:: What to do ::
Everything in the records must appear again exactly, except the images.

•••

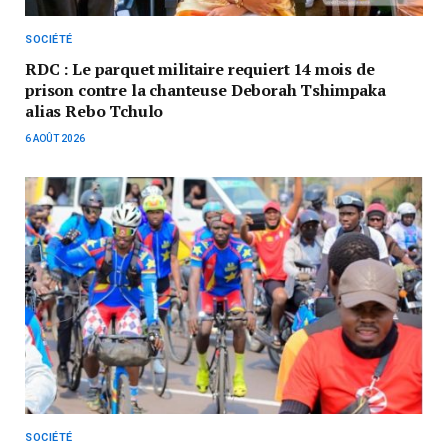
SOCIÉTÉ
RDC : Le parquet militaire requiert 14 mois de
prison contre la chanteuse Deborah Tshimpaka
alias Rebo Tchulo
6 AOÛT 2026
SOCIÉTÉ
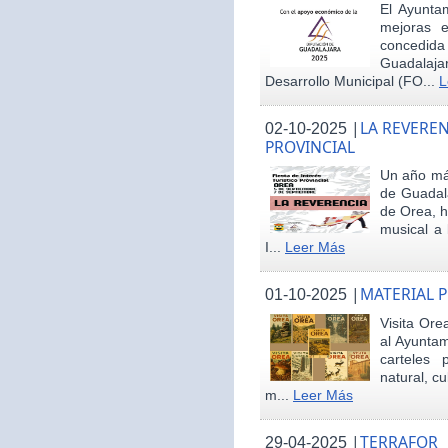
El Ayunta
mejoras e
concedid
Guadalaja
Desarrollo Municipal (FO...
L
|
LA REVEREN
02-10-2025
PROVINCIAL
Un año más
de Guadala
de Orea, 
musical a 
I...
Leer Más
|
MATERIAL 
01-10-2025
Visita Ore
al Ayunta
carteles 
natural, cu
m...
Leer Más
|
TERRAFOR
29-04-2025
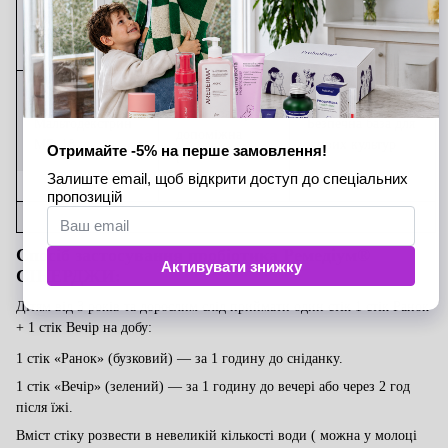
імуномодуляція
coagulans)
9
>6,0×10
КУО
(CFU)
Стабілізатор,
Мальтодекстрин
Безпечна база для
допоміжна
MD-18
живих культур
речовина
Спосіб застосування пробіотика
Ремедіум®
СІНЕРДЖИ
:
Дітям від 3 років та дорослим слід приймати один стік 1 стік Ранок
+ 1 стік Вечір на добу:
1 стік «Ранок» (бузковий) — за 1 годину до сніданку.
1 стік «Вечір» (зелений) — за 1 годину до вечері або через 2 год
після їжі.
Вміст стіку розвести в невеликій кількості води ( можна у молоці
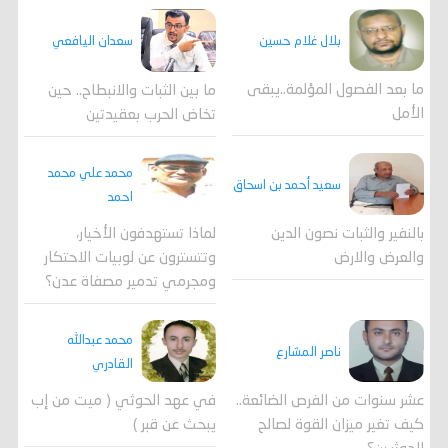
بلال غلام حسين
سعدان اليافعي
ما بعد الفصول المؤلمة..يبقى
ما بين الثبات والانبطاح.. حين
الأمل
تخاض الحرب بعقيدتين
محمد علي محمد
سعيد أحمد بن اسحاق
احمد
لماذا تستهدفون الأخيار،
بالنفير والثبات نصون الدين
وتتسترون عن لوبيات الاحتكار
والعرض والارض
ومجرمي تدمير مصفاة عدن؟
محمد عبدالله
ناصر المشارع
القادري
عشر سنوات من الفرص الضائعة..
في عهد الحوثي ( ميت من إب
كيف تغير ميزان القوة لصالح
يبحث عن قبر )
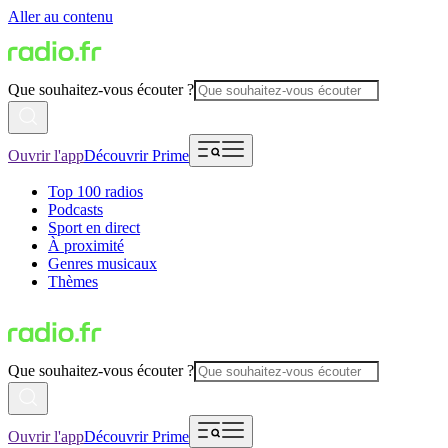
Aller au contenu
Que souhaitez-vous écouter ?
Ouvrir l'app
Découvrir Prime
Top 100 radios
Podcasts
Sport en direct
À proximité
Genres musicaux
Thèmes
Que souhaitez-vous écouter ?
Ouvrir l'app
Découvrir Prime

•••

:: Written answer ::
SOCIÉTÉ
RDC : Le parquet militaire requiert 14 mois de
prison contre la chanteuse Deborah Tshimpaka
alias Rebo Tchulo
6 AOÛT 2026
SOCIÉTÉ
El Ayunta
mejoras e
concedid
Guadalaja
Desarrollo Municipal (FO...
L
|
LA REVEREN
02-10-2025
PROVINCIAL
Un año más
de Guadala
de Orea, 
musical a 
I...
Leer Más
|
MATERIAL 
01-10-2025
Visita Ore
al Ayunta
carteles 
natural, cu
m...
Leer Más
|
TERRAFOR
29-04-2025
імуномодуляція
coagulans)
9
>6,0×10
КУО
(CFU)
Стабілізатор,
Мальтодекстрин
Безпечна база для
допоміжна
MD-18
живих культур
речовина
Спосіб застосування пробіотика
Ремедіум®
СІНЕРДЖИ
:
Дітям від 3 років та дорослим слід приймати один стік 1 стік Ранок
+ 1 стік Вечір на добу:
1 стік «Ранок» (бузковий) — за 1 годину до сніданку.
1 стік «Вечір» (зелений) — за 1 годину до вечері або через 2 год
після їжі.
Вміст стіку розвести в невеликій кількості води ( можна у молоці
بلال غلام حسين
سعدان اليافعي
ما بعد الفصول المؤلمة..يبقى
ما بين الثبات والانبطاح.. حين
الأمل
تخاض الحرب بعقيدتين
محمد علي محمد
سعيد أحمد بن اسحاق
احمد
لماذا تستهدفون الأخيار،
بالنفير والثبات نصون الدين
وتتسترون عن لوبيات الاحتكار
والعرض والارض
ومجرمي تدمير مصفاة عدن؟
محمد عبدالله
ناصر المشارع
القادري
عشر سنوات من الفرص الضائعة..
في عهد الحوثي ( ميت من إب
كيف تغير ميزان القوة لصالح
يبحث عن قبر )
Aller au contenu
Que souhaitez-vous écouter ?
Ouvrir l'app
Découvrir Prime
Top 100 radios
Podcasts
Sport en direct
À proximité
Genres musicaux
Thèmes
Que souhaitez-vous écouter ?
Ouvrir l'app
Découvrir Prime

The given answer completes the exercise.